Margaritone, à ce que rapporte Vasari, mourut à l'âge de soixante-dix- sept ans, regrettant d'avoir assez vécu pour voir surgit un nouvel art et la renommée couronner de nouveaux artistes.» Ces lignes, que je traduis littéralement, ont inspiré à sir James Tuckett les pages les plus suaves, peut-être, de son oeuvre. Elles font partie du Bréviaire des esthètes; tous les préraphaélites les savent par coeur. Je veux les placer ici comme le plus précieux ornement de ce livre. On s'accorde à reconnaître qu'il ne fut rien écrit de plus sublime depuis les prophètes d'Israël.
LA VISION DE MARGARITONE
Margaritone, chargé d'ans et de travaux, visitait un jour l'atelier d'un jeune peintre nouvellement établi dans la ville. Il y remarqua une madone encore toute fraîche, qui, bien que sévère et rigide, grâce à une certaine exactitude dans les proportions et à un assez diabolique mélange d'ombres et de lumières, ne laissait pas que de prendre du relief et quelque air de vie. À cette vue, le naïf et sublime ouvrier d'Arezzo découvrit avec horreur l'avenir de la peinture.
Il murmura, le front dans les mains:
—Que de hontes cette figure me fait pressentir! J'y discerne la fin de l'art chrétien, qui peint les âmes et inspire un ardent désir du ciel. Les peintres futurs ne se borneront pas, comme celui-ci, à rappeler sur un pan de mur ou un panneau de bois la matière maudite dont nos corps sont formés: ils la célébreront et la glorifieront. Ils revêtiront leurs figures des dangereuses apparences de la chair; et ces figures sembleront des personnes naturelles. On leur verra des corps; leurs formes paraîtront à travers leurs vêtements.

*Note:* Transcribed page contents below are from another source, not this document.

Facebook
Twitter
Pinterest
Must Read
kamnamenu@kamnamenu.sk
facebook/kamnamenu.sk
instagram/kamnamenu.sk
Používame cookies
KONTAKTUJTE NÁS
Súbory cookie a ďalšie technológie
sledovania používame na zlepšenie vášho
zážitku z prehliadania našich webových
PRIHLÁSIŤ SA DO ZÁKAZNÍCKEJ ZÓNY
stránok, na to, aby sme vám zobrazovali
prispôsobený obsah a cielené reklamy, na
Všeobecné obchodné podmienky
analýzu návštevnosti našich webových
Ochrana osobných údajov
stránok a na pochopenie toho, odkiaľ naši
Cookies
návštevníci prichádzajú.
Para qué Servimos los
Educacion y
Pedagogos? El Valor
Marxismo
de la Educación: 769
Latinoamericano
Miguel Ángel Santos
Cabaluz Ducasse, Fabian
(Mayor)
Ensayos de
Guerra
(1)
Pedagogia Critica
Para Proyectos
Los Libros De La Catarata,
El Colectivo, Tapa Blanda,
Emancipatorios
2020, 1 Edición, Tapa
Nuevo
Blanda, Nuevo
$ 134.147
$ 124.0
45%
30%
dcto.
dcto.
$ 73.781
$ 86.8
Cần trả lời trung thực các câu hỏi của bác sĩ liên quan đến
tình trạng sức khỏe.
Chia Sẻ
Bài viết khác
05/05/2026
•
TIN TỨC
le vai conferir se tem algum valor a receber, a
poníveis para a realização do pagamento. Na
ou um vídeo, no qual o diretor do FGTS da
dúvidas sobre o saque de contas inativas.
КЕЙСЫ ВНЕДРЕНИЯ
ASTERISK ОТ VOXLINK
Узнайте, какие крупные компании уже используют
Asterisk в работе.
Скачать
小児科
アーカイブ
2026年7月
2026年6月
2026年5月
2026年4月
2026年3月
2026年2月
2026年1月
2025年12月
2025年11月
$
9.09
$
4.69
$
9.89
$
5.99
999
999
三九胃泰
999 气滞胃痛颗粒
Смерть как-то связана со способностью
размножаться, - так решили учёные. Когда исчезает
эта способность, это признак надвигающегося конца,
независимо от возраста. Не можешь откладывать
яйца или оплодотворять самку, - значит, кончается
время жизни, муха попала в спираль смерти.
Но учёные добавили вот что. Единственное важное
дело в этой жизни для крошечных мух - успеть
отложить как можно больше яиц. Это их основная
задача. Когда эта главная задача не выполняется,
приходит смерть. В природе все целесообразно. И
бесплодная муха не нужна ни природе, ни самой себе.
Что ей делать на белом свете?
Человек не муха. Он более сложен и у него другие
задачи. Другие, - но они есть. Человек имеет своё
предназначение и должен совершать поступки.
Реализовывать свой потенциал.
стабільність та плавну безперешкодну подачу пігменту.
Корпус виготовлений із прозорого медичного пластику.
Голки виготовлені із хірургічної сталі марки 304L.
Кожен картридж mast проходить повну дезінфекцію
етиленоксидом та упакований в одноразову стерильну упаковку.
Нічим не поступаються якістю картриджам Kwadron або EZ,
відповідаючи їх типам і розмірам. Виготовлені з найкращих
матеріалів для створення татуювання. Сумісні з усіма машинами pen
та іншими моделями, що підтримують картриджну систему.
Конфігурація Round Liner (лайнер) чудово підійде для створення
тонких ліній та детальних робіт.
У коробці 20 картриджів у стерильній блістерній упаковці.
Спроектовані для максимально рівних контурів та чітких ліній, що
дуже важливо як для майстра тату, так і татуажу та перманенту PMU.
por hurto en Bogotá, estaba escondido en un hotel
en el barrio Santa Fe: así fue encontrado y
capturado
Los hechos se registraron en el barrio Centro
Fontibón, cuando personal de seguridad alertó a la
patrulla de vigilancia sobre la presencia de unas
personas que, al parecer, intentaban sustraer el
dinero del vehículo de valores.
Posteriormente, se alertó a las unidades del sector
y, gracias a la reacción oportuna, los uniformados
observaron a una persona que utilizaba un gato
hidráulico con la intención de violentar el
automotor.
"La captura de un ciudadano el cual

Sainte Madeleine aura des seins, sainte Marthe un ventre, sainte Barbe des cuisses, sainte Agnès des fesses (buttocks); saint Sébastien dévoilera sa grâce adolescente et saint Georges étalera sous le harnais les richesses musculaires d'une virilité robuste; les apôtres, les confesseurs, les docteurs et Dieu le Père lui-même paraîtront en manière de bons paillards comme vous et moi; les anges affecteront une beauté équivoque, ambiguë, mystérieuse qui troublera les coeurs. Quel désir du ciel vous donneront ces représentations? Aucun; mais vous y apprendrez à goûter les formes de la vie terrestre. Où s'arrêteront les peintres dans leurs recherches indiscrètes? Ils ne s'arrêteront point. Ils en arriveront à montrer des hommes et des femmes nus comme les idoles des Romains. Il y aura un art profane et un art sacré, et l'art sacré ne sera pas moins profane que l'autre.

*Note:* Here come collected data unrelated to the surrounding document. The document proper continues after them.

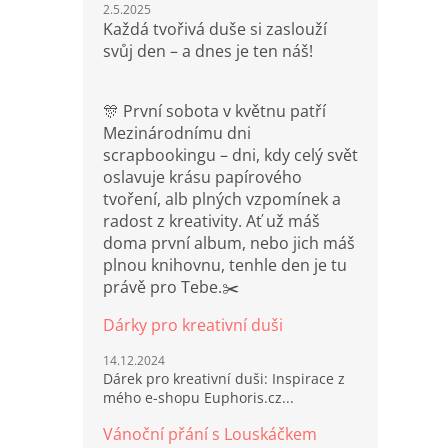
2.5.2025
Každá tvořivá duše si zaslouží
svůj den – a dnes je ten náš!
🎊 První sobota v květnu patří
Mezinárodnímu dni
scrapbookingu – dni, kdy celý svět
oslavuje krásu papírového
tvoření, alb plných vzpomínek a
radost z kreativity. Ať už máš
doma první album, nebo jich máš
plnou knihovnu, tenhle den je tu
právě pro Tebe.✂️
Dárky pro kreativní duši
14.12.2024
Dárek pro kreativní duši: Inspirace z
mého e-shopu Euphoris.cz...
Vánoční přání s Louskáčkem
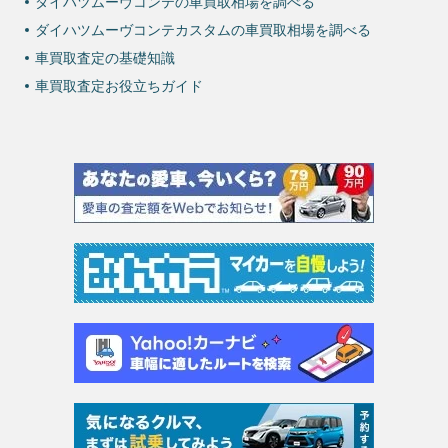
ダイハツムーヴコンテの車買取相場を調べる
ダイハツムーヴコンテカスタムの車買取相場を調べる
車買取査定の基礎知識
車買取査定お役立ちガイド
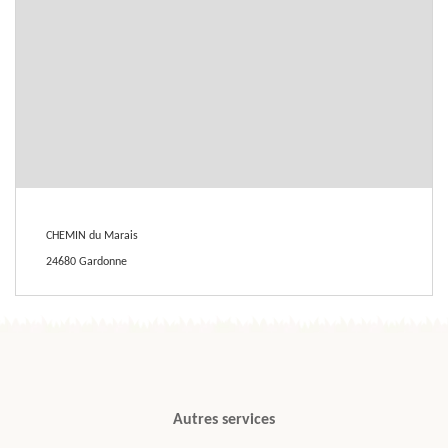
CHEMIN du Marais
24680 Gardonne
Autres services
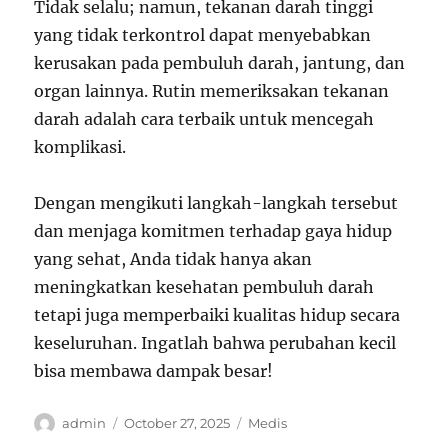
Tidak selalu; namun, tekanan darah tinggi
yang tidak terkontrol dapat menyebabkan
kerusakan pada pembuluh darah, jantung, dan
organ lainnya. Rutin memeriksakan tekanan
darah adalah cara terbaik untuk mencegah
komplikasi.
Dengan mengikuti langkah-langkah tersebut
dan menjaga komitmen terhadap gaya hidup
yang sehat, Anda tidak hanya akan
meningkatkan kesehatan pembuluh darah
tetapi juga memperbaiki kualitas hidup secara
keseluruhan. Ingatlah bahwa perubahan kecil
bisa membawa dampak besar!
Author
Posted
Categories
admin
October 27, 2025
Medis
on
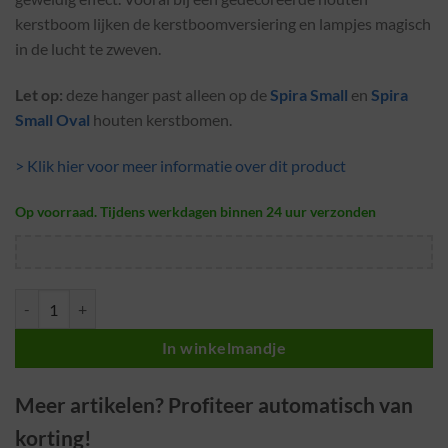
kerstboom lijken de kerstboomversiering en lampjes magisch
in de lucht te zweven.
Let op:
deze hanger past alleen op de
Spira Small
en
Spira
Small Oval
houten kerstbomen.
> Klik hier voor meer informatie over dit product
Op voorraad. Tijdens werkdagen binnen 24 uur verzonden
Hanger · Hangende kerstboom · Spira Small (Oval) aantal
In winkelmandje
Meer artikelen? Profiteer automatisch van
korting!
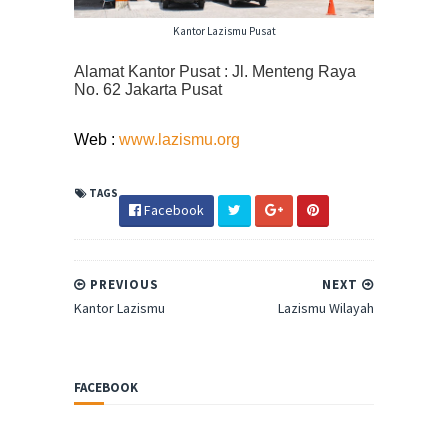
Kantor Lazismu Pusat
Alamat Kantor Pusat : Jl. Menteng Raya
No. 62 Jakarta Pusat
Web :
www.lazismu.org
TAGS
Facebook
PREVIOUS
NEXT
Kantor Lazismu
Lazismu Wilayah
FACEBOOK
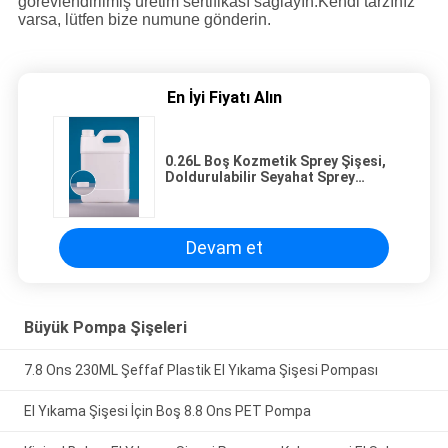
görevlendirilmiş üretim sertifikası sağlayın.Kendi tarzınız
varsa, lütfen bize numune gönderin.
En İyi Fiyatı Alın
0.26L Boş Kozmetik Sprey Şişesi,
Doldurulabilir Seyahat Sprey
Şişesi
Devam et
Büyük Pompa Şişeleri
7.8 Ons 230ML Şeffaf Plastik El Yıkama Şişesi Pompası
El Yıkama Şişesi İçin Boş 8.8 Ons PET Pompa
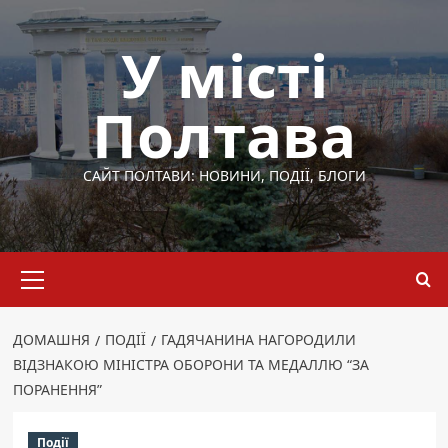
Перейти
до
У місті
вмісту
Полтава
САЙТ ПОЛТАВИ: НОВИНИ, ПОДІЇ, БЛОГИ
Основне
меню
ДОМАШНЯ
ПОДІЇ
ГАДЯЧАНИНА НАГОРОДИЛИ
ВІДЗНАКОЮ МІНІСТРА ОБОРОНИ ТА МЕДАЛЛЮ “ЗА
ПОРАНЕННЯ”
Події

»—Arrière! démons! s'écria le vieux maître.
»Car en une vision prophétique, il découvrait les justes et les saints devenus pareils à des athlètes mélancoliques; il découvrait les Apollo jouant du violon, sur la cime fleurie, au milieu des Muses aux tuniques légères; il découvrait les Vénus couchées sous les sombres myrtes et les Danaé exposant à la pluie d'or leurs flancs délicieux; il découvrait les Jésus dans les colonnades, parmi les patriciens, les dames blondes, les musiciens, les pages, les nègres, les chiens et les perroquets; il découvrait, en un enchevêtrement inextricable de membres humains, d'ailes déployées et de draperies envolées, les Nativités tumultueuses, les Saintes Familles opulentes, les Crucifixions emphatiques; il découvrait les sainte Catherine, les sainte Barbe, les sainte Agnès, humiliant les patriciennes par la somptuosité de leur velours, de leurs brocarts, de leurs perles et par la splendeur de leur poitrine; il découvrait les Aurores répandant leurs roses et la multitude des Diane et des Nymphes surprises nues au bord des sources ombreuses. Et le grand Margaritone mourut suffoqué par ce pressentiment horrible de la Renaissance et de l'école de Bologne.»